TERI Hatcher: "Any actress in fancy gowns knows how to manipulate gaffer tape to mush, lift and hold your breasts for perfect cleavage. When you're 40 and wearing low-cut, it's a temporary boob job."ANGELINA is tattooed with various persons' names including one that says "Billy Bob," and she's probably added "Brad." Next up, "To whom it may concern" . . . Speaking of tattoos, Robert Downey told Webster Hall's Baird Jones: "My father's real name is Elias. I'm Jewish. I have 'Elias' tattooed to my ankle" . . . 'The Da Vinci Code" 's Dan Brown actually said he dangles from gravity boots when sorting out a plotline . . . Speaking of things that sound wacko, Tommy Chong on his bust-up with Cheech in those hazy days: "Man, I didn't know we were broken up for four years." . . . Nicolas Cage stars in Hollywood's remake of Hong Kong's 1999 gangster thriller "Bangkok Dangerous." Shoots there in August. In the original version, his character was mute. This time he talks . . . Speaking of Hollywood remakes of Asian bad-guy films, Chris Tucker nailed a redo of Bollywood's 2003 "Munnabhai M.B.B.S." About a wiseguy who enrolls in med school, it'll be rejiggered and retitled "Gangster M.D."

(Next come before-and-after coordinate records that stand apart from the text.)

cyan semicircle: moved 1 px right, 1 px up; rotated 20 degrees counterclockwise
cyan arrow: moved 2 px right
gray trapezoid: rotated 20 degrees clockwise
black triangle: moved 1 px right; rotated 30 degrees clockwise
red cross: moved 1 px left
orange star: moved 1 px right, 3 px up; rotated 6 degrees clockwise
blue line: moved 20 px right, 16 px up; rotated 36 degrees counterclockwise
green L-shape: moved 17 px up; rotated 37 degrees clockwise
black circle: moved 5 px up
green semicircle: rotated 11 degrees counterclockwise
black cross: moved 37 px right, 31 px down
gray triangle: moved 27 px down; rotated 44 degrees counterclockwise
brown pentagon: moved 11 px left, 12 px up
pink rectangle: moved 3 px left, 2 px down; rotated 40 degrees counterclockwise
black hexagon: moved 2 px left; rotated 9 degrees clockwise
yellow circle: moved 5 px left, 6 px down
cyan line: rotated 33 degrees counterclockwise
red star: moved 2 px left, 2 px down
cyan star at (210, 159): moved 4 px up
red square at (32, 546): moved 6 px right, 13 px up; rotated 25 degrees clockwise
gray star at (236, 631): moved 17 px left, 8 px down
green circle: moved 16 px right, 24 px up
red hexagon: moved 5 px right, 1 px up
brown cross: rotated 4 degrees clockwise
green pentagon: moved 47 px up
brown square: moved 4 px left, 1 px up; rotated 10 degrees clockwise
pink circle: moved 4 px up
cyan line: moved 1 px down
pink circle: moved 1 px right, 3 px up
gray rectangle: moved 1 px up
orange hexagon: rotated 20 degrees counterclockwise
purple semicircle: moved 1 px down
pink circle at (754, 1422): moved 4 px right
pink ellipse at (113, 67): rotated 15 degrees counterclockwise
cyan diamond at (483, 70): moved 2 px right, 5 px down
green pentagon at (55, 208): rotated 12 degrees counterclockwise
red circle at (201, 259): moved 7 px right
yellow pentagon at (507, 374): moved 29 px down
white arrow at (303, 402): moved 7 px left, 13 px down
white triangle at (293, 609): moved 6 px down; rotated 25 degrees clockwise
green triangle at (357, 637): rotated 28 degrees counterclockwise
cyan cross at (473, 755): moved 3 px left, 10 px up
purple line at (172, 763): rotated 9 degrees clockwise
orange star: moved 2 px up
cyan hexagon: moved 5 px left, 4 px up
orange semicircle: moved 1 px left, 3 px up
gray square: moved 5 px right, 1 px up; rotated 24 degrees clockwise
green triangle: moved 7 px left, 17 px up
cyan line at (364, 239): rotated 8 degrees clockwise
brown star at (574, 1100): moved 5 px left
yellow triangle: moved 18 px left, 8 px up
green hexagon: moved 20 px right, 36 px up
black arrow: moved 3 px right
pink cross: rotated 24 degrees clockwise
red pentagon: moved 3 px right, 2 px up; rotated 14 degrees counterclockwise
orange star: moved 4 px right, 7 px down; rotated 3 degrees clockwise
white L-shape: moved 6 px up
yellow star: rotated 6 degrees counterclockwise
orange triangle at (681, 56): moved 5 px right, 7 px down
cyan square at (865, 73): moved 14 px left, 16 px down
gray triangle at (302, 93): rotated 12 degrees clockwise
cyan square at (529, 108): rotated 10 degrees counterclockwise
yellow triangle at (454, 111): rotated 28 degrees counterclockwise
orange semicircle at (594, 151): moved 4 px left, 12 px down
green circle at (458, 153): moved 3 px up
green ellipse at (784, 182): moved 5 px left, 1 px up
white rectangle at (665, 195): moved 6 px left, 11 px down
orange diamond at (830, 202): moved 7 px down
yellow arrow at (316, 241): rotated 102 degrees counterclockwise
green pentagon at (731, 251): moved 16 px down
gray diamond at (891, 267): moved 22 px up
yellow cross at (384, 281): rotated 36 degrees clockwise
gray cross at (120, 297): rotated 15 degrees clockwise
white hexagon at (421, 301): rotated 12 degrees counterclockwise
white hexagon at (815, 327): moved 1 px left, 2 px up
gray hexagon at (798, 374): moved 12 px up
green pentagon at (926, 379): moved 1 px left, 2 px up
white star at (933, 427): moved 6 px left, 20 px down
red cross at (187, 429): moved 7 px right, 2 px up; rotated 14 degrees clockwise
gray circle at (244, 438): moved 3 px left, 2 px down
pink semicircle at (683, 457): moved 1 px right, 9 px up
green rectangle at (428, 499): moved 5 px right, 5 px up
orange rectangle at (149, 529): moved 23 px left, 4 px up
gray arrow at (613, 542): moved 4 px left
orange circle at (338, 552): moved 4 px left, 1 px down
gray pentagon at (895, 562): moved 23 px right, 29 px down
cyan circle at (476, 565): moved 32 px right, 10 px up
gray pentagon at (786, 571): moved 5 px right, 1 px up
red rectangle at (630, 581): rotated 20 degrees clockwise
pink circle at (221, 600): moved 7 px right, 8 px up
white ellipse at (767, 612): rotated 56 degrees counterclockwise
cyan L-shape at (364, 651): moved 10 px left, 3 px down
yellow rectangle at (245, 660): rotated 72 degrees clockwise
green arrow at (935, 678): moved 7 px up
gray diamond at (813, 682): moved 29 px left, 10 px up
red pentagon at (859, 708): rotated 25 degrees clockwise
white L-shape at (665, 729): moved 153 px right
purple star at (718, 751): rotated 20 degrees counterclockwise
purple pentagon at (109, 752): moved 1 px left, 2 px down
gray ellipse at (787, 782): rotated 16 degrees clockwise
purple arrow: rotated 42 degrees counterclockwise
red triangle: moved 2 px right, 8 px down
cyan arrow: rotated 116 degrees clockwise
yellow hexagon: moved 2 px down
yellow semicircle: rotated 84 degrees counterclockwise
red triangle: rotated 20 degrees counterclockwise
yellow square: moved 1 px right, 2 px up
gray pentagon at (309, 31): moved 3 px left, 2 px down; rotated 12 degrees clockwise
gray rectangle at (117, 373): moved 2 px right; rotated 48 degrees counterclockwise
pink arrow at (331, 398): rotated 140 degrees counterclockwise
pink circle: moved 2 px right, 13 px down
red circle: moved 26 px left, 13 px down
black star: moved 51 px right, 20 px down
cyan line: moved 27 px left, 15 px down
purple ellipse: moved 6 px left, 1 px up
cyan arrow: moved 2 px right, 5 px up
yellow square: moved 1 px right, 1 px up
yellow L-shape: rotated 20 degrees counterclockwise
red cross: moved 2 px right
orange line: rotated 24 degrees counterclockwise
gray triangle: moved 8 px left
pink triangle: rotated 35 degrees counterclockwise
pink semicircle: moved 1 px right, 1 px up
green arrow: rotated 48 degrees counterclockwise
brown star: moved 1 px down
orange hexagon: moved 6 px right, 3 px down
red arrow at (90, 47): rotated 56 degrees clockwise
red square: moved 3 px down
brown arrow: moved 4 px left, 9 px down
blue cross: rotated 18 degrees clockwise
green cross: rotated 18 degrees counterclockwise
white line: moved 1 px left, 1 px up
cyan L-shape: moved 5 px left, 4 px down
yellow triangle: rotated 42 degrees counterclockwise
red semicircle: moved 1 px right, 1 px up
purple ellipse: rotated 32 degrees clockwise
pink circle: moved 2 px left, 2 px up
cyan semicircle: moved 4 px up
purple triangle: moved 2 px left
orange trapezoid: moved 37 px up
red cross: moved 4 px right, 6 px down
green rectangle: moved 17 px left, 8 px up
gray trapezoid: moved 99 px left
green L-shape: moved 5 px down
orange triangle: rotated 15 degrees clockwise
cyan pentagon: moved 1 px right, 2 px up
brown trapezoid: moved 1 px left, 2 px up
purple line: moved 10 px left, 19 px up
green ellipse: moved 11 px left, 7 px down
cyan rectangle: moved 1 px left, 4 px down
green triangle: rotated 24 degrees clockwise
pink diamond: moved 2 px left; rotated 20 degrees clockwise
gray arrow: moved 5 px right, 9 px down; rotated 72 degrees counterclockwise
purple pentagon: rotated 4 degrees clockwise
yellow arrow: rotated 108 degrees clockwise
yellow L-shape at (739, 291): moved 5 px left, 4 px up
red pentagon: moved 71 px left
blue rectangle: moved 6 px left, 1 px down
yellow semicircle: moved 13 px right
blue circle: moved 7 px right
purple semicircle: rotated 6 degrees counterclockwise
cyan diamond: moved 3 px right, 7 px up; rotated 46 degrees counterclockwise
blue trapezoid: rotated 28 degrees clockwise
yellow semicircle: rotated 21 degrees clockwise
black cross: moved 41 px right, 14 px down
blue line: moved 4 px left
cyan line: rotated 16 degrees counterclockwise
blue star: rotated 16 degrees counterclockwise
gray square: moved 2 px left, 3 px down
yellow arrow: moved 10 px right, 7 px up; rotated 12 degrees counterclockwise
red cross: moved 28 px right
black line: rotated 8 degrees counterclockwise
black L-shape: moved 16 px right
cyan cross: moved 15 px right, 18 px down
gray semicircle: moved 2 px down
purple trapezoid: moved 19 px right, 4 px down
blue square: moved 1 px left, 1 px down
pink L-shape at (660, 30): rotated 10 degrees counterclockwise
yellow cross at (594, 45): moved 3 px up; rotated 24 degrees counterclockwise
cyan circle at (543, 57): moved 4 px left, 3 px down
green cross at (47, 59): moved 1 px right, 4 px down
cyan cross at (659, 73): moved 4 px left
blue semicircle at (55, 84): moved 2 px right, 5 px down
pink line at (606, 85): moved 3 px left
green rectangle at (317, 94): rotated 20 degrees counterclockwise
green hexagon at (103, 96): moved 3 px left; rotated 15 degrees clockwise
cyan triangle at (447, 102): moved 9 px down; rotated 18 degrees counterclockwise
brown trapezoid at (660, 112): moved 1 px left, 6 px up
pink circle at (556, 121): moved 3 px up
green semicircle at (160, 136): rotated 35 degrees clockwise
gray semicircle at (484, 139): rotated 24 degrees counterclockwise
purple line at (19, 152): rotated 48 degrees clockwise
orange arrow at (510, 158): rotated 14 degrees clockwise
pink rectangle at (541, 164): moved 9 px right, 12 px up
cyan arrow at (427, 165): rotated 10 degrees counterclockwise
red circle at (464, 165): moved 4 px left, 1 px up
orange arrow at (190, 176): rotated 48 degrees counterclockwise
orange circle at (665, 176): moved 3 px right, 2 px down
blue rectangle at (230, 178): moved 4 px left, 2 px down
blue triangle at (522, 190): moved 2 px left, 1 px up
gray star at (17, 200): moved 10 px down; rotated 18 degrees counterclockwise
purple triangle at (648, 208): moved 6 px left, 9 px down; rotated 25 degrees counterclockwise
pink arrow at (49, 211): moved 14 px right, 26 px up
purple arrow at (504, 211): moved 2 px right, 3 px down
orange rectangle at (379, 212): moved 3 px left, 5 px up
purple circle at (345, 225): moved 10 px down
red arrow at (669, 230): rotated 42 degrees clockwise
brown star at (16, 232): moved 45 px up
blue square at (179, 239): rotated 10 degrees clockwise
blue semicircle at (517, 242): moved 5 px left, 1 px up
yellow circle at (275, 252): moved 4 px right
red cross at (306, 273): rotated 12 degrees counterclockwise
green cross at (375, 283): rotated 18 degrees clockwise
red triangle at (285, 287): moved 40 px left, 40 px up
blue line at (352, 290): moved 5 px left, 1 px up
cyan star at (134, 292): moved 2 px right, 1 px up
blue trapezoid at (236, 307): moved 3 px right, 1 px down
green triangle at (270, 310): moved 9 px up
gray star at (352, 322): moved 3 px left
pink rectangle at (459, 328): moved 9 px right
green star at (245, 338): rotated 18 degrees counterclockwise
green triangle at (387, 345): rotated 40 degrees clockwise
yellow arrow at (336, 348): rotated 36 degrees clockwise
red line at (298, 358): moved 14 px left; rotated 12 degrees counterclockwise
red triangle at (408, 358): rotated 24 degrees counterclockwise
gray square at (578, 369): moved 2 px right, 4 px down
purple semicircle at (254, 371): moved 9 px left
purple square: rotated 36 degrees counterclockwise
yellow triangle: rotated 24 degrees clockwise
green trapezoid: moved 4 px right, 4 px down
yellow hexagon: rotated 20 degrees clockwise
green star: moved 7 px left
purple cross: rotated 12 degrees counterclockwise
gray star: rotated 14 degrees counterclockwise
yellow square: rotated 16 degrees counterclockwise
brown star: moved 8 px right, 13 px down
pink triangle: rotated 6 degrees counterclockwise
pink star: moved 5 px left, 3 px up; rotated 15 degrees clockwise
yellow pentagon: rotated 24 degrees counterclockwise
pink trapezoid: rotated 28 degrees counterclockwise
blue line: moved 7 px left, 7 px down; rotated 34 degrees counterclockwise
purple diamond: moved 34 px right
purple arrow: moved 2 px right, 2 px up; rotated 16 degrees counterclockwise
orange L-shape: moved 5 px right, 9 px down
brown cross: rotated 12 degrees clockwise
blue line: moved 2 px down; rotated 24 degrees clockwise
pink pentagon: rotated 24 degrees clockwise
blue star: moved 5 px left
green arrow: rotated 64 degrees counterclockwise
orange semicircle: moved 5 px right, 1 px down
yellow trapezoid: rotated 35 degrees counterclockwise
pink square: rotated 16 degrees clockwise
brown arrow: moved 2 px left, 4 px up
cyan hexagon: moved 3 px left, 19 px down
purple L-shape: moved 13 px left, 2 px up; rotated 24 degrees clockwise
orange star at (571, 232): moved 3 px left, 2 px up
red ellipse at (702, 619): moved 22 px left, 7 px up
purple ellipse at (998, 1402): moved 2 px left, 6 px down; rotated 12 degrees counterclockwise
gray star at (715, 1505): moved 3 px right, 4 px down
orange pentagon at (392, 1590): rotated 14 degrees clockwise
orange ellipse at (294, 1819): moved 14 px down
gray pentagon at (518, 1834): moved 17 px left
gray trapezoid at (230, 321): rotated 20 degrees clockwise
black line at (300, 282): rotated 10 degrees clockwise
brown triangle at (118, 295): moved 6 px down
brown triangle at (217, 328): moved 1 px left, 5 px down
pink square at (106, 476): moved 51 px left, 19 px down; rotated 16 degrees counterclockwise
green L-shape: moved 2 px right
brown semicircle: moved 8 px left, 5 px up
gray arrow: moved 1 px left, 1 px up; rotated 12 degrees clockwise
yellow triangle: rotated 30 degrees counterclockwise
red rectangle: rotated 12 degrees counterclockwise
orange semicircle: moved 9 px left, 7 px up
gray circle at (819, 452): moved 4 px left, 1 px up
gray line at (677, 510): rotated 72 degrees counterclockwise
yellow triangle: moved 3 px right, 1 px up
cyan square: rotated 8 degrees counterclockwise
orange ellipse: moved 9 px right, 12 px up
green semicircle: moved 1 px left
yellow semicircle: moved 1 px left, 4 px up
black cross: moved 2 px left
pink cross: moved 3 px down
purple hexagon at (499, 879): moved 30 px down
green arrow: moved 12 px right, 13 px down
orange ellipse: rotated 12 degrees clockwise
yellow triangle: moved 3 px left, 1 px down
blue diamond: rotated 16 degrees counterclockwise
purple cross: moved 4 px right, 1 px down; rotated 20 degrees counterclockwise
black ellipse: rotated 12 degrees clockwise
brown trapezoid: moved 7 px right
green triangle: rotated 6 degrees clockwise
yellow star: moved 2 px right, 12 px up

MAGICIAN David Copperfield appeared at Serendipity the other day. The line was long, so he browsed the gift shop, chatted with management then – poof! – disappeared. Nobody saw him leave . . . Speaking of who's where, Sir Paul estranged McCartney was at Nails Today, 52 W. 55th. A manicure . . . Elizabeth Hurley, when she wants a cigarette, sucks on a pacifier. Just shoves it in her mouth like babies do . . . Speaking of smoking, Catherine Zeta-Jones swore six months ago she'd give it up for the sake of the children. When visiting stepson Cameron recently she walked outside. For a brief moment. To light up.
TYRA Banks and cross-dressing comic Tyler Perry seeing lots of one another . . . Speaking of couples, reformed druggie Russell Brand, who'd been dating Kate Moss, now burbling, "I actually prefer women with a bit of meat on them." He's told her possible successors: "Forget Kate. She's irrelevant." And what makes him so desirable I'd like to know . . . Speaking more, there's Hugh Grant's lady Jemima Khan quietly displaying a diamond-and-sapphire ring, saying they're engaged since Christmas and will "marry in a year when his career quiets down" . . . Speaking even more, there's Liev Schreiber on his "Macbeth" and his sweetie Naomi Watts: "I think she finds it a little boring."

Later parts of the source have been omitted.